‘Time to quit talking and start voting,’ says SC Chamber CEO Ted Pitts


Ted Pitts was a commercial real estate broker, Army captain in Afghanistan, member of the state House from Lexington County, and chief of staff for former Gov. Nikki Haley before becoming CEO of the S.C. Chamber of Commerce in January 2015.

On March 8, he stopped by UBJ’s offices and talked about a variety of topics, including whether the General Assembly will approve more road funding as the state chamber and others want. The interview took place a week after the House approved — by a veto-proof majority — raising $600 million more a year for roads in part through a 10-cent hike in the gas tax over five years.

So what’s at the top of Ted Pitts’ mind?

Adequate funding for roads and bridges is an issue that everybody can agree has to be addressed. We need our political leaders to have the courage to be able to address it. I guess I’m hopeful that this year is the year that it ultimately gets done, and we get a long-term, sustainable solution that puts South Carolina’s infrastructure in a place that doesn’t inhibit any future economic growth because I think we’re at that point right now.

ted pitts sidebarYou’re thinking if we don’t do something, it’s going to hurt economic development?

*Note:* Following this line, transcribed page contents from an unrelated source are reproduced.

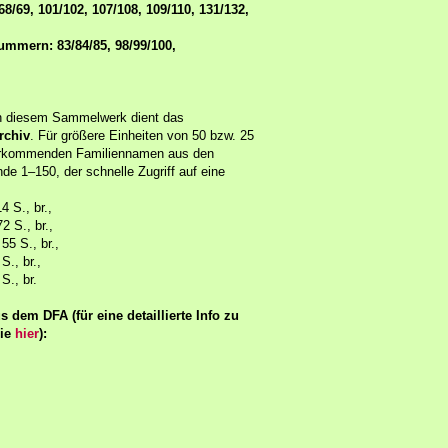
/69, 101/102, 107/108, 109/110, 131/132,
ummern: 83/84/85, 98/99/100,
in diesem Sammelwerk dient das
rchiv
. Für größere Einheiten von 50 bzw. 25
 vorkommenden Familiennamen aus den
de 1–150, der schnelle Zugriff auf eine
4 S., br.,
2 S., br.,
 55 S., br.,
S., br.,
S., br.
dem DFA (für eine detaillierte Info zu
sie
hier
):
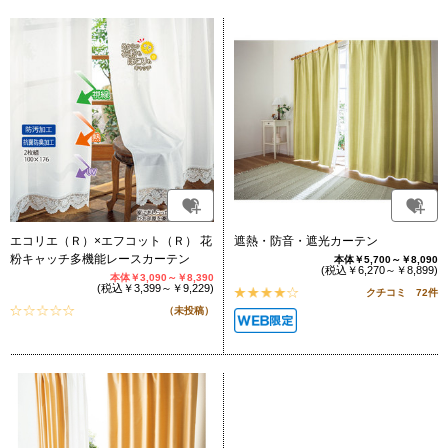
エコリエ（Ｒ）×エフコット（Ｒ） 花
遮熱・防音・遮光カーテン
粉キャッチ多機能レースカーテン
本体￥5,700～￥8,090
(税込￥6,270～￥8,899)
本体￥3,090～￥8,390
(税込￥3,399～￥9,229)
クチコミ 72件
（未投稿）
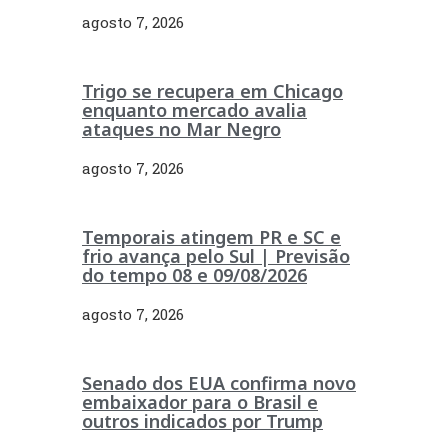
agosto 7, 2026
Trigo se recupera em Chicago
enquanto mercado avalia
ataques no Mar Negro
agosto 7, 2026
Temporais atingem PR e SC e
frio avança pelo Sul | Previsão
do tempo 08 e 09/08/2026
agosto 7, 2026
Senado dos EUA confirma novo
embaixador para o Brasil e
outros indicados por Trump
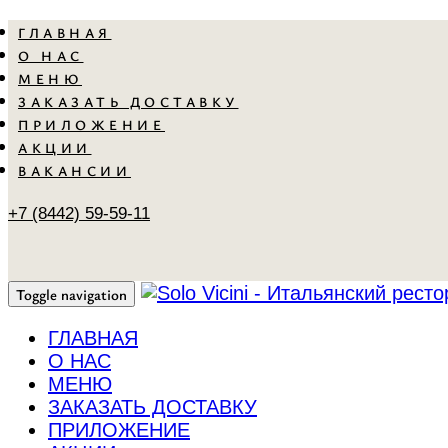
Skip
Skip
ГЛАВНАЯ
links
to
О НАС
primary
МЕНЮ
navigation
ЗАКАЗАТЬ ДОСТАВКУ
Skip
ПРИЛОЖЕНИЕ
to
АКЦИИ
content
ВАКАНСИИ
+7 (8442) 59-59-11
Toggle navigation
ГЛАВНАЯ
О НАС
МЕНЮ
ЗАКАЗАТЬ ДОСТАВКУ
ПРИЛОЖЕНИЕ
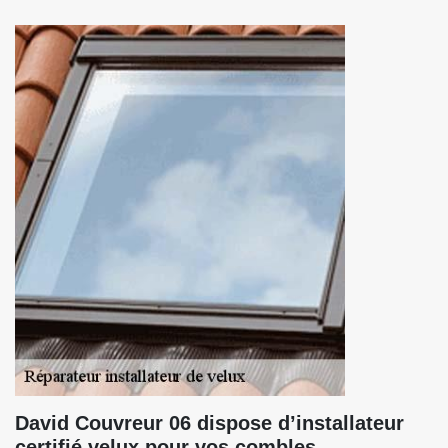
David Couvreur 06 dispose d’installateur
certifié velux pour vos combles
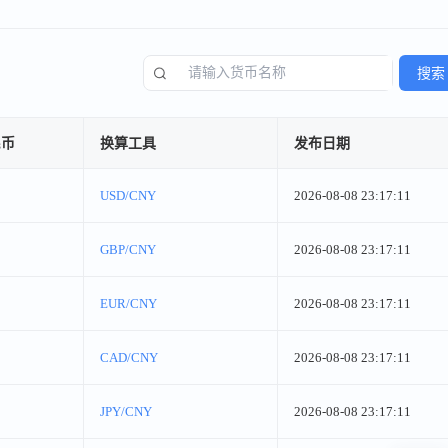
搜索
民币
换算工具
发布日期
USD/CNY
2026-08-08 23:17:11
GBP/CNY
2026-08-08 23:17:11
EUR/CNY
2026-08-08 23:17:11
CAD/CNY
2026-08-08 23:17:11
JPY/CNY
2026-08-08 23:17:11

Yeah. We’ve got a world-class port that we ought to be very proud of. But as we look at the congestion and the condition of the interstates that go in and out of South Carolina’s port system, then we’re at a point where we can’t continue to ignore the issue. You look last year at the I-85 project that [began] as a resurfacing project and then they had to stop it and it’s a reconstruction project. The state’s infrastructure could be our largest asset, the taxpayers’ largest asset. Our roads and bridges belong to the taxpayers. We need our political leaders to adequately maintain that infrastructure.

You were in the House eight years and worked for the governor. You understand the reticence to raise taxes, right?

Right, and I tell you the business community does not want to raise taxes. The business community wants a more favorable tax climate. But when you look at the way we fund infrastructure — the gas tax, the last time it was addressed, was in 1987. And the reason that’s the funding source that’s most talked about is because the people that use the roads are actually paying for it. … It also allows those out-of-state motorists to pay for their share to maintain our infrastructure.

In the Senate, do you expect Sen. Tom Davis to filibuster again?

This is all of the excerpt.